Start of Block
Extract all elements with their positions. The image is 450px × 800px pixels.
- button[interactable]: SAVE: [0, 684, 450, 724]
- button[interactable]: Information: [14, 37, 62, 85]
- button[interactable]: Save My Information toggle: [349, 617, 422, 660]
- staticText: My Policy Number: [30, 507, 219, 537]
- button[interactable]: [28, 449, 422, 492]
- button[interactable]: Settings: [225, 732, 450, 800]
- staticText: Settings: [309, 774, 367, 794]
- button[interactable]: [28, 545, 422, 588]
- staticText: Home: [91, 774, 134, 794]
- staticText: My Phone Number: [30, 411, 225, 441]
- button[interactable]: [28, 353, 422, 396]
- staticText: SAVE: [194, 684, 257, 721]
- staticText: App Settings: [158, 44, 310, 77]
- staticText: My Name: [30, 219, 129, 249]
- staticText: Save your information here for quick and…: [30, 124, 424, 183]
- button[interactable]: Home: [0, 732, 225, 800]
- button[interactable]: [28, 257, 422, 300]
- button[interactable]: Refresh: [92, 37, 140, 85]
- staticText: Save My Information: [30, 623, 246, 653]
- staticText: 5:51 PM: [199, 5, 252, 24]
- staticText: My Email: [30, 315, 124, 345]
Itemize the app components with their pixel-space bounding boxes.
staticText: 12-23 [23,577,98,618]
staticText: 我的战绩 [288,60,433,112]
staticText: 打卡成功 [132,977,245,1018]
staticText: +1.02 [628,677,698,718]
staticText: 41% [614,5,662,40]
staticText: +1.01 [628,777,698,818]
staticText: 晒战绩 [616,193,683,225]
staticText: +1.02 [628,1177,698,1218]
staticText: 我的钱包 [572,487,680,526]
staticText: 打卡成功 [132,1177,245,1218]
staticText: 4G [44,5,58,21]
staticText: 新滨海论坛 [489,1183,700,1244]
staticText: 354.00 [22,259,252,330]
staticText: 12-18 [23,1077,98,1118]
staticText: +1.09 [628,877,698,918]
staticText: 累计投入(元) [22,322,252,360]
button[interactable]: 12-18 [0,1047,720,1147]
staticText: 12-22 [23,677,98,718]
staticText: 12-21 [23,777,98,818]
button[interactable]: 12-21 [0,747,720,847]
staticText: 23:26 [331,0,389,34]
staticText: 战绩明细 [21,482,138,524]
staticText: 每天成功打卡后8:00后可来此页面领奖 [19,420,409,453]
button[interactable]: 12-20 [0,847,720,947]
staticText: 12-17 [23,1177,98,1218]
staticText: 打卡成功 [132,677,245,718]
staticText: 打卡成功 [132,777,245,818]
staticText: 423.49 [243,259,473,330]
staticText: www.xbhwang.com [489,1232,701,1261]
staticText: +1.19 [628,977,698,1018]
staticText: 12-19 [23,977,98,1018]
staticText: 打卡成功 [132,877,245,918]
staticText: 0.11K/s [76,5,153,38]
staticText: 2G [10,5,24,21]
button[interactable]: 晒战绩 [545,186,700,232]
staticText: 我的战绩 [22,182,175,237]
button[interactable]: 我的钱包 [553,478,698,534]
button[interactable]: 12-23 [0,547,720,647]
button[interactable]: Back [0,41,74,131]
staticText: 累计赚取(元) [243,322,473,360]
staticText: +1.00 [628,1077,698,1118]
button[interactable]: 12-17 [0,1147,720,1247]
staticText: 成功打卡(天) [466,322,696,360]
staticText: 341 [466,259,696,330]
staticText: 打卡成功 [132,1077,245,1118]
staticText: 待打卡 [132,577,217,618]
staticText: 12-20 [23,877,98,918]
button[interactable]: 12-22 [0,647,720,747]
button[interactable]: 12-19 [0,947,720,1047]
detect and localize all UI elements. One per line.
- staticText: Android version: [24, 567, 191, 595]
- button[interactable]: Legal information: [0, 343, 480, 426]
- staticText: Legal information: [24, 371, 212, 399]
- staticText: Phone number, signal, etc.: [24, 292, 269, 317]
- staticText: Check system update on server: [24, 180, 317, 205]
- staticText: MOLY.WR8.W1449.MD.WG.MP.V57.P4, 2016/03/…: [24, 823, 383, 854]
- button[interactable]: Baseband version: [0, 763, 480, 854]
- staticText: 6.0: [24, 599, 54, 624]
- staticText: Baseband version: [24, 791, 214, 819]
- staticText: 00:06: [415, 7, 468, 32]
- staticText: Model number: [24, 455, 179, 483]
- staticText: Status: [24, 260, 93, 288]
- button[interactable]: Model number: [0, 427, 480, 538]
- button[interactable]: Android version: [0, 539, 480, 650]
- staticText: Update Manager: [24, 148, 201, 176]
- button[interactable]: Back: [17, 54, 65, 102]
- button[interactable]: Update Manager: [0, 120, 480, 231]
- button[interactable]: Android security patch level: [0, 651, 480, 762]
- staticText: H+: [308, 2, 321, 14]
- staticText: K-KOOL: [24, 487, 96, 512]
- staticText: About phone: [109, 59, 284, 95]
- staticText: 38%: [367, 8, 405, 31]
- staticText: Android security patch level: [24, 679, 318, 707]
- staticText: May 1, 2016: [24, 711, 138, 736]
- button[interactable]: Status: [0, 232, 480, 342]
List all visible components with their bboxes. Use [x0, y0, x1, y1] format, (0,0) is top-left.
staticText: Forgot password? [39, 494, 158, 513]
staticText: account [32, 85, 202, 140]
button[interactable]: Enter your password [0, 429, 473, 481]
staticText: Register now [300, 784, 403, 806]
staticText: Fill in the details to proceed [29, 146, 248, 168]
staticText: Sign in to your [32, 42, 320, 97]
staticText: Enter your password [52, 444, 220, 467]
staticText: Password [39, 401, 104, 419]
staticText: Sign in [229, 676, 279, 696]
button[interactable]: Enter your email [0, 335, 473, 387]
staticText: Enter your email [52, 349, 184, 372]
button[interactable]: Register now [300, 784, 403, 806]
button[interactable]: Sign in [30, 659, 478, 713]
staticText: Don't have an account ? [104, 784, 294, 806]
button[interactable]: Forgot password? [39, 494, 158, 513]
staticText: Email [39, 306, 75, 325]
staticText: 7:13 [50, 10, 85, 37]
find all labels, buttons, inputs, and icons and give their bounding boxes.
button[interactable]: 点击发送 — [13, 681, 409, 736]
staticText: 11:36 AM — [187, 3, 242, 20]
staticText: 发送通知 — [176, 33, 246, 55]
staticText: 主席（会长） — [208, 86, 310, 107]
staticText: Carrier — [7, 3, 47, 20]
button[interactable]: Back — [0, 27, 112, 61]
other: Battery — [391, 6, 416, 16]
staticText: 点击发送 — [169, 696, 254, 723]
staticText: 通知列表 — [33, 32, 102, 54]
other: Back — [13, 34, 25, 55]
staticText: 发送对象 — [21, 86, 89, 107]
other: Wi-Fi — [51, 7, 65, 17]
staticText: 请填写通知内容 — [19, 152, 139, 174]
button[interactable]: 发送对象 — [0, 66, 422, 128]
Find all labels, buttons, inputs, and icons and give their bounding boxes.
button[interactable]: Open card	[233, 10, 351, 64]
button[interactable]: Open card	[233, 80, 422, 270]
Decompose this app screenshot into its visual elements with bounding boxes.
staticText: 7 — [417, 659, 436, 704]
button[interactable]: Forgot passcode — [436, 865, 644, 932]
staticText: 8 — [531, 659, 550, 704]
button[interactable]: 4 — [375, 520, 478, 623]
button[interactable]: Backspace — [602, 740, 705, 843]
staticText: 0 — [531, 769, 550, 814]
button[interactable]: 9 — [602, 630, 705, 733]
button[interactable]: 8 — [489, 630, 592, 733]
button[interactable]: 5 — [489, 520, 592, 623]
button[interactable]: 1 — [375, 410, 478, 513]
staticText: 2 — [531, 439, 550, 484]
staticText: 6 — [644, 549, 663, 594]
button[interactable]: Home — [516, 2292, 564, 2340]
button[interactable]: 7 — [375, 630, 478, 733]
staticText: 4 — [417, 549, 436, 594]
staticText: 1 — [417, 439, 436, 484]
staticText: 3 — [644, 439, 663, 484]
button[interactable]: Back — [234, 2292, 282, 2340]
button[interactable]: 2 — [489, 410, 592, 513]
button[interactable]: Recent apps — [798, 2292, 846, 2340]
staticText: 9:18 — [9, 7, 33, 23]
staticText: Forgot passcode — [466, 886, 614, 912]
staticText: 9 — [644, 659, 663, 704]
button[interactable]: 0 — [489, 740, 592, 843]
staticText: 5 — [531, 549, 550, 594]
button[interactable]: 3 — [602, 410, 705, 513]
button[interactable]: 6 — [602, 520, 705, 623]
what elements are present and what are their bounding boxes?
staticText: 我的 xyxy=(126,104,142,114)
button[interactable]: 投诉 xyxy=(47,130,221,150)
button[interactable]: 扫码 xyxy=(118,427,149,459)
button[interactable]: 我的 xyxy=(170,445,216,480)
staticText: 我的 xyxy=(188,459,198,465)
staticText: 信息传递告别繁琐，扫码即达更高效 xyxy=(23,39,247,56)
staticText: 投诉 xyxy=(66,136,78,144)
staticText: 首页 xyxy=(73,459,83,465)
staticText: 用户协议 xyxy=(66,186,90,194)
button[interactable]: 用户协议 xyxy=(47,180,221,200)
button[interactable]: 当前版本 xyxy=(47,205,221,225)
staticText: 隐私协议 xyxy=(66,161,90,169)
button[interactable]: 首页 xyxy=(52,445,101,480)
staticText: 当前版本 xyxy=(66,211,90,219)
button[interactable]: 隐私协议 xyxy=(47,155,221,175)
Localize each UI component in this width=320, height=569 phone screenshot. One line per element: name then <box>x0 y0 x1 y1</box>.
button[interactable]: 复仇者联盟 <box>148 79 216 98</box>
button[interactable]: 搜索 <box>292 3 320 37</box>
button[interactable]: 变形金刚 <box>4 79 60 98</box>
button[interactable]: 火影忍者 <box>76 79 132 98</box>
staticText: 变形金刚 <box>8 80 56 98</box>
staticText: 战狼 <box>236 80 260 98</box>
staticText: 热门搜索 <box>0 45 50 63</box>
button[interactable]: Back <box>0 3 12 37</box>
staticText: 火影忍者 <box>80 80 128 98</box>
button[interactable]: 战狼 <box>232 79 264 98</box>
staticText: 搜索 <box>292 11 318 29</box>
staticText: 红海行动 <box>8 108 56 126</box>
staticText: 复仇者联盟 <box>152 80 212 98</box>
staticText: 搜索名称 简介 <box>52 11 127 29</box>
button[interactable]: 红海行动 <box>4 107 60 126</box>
End of Block
__Required work__
After locating the line with "what elements are", please repeat it and every line after it exactly, through the end of the data above.

__Your response__
what elements are present and what are their bounding boxes?
staticText: 我的 xyxy=(126,104,142,114)
button[interactable]: 投诉 xyxy=(47,130,221,150)
button[interactable]: 扫码 xyxy=(118,427,149,459)
button[interactable]: 我的 xyxy=(170,445,216,480)
staticText: 我的 xyxy=(188,459,198,465)
staticText: 信息传递告别繁琐，扫码即达更高效 xyxy=(23,39,247,56)
staticText: 投诉 xyxy=(66,136,78,144)
staticText: 首页 xyxy=(73,459,83,465)
staticText: 用户协议 xyxy=(66,186,90,194)
button[interactable]: 用户协议 xyxy=(47,180,221,200)
button[interactable]: 当前版本 xyxy=(47,205,221,225)
staticText: 隐私协议 xyxy=(66,161,90,169)
button[interactable]: 首页 xyxy=(52,445,101,480)
staticText: 当前版本 xyxy=(66,211,90,219)
button[interactable]: 隐私协议 xyxy=(47,155,221,175)
Localize each UI component in this width=320, height=569 phone screenshot. One line per element: name then <box>x0 y0 x1 y1</box>.
button[interactable]: 复仇者联盟 <box>148 79 216 98</box>
button[interactable]: 搜索 <box>292 3 320 37</box>
button[interactable]: 变形金刚 <box>4 79 60 98</box>
button[interactable]: 火影忍者 <box>76 79 132 98</box>
staticText: 变形金刚 <box>8 80 56 98</box>
staticText: 战狼 <box>236 80 260 98</box>
staticText: 热门搜索 <box>0 45 50 63</box>
button[interactable]: Back <box>0 3 12 37</box>
staticText: 火影忍者 <box>80 80 128 98</box>
button[interactable]: 战狼 <box>232 79 264 98</box>
staticText: 搜索 <box>292 11 318 29</box>
staticText: 红海行动 <box>8 108 56 126</box>
staticText: 复仇者联盟 <box>152 80 212 98</box>
staticText: 搜索名称 简介 <box>52 11 127 29</box>
button[interactable]: 红海行动 <box>4 107 60 126</box>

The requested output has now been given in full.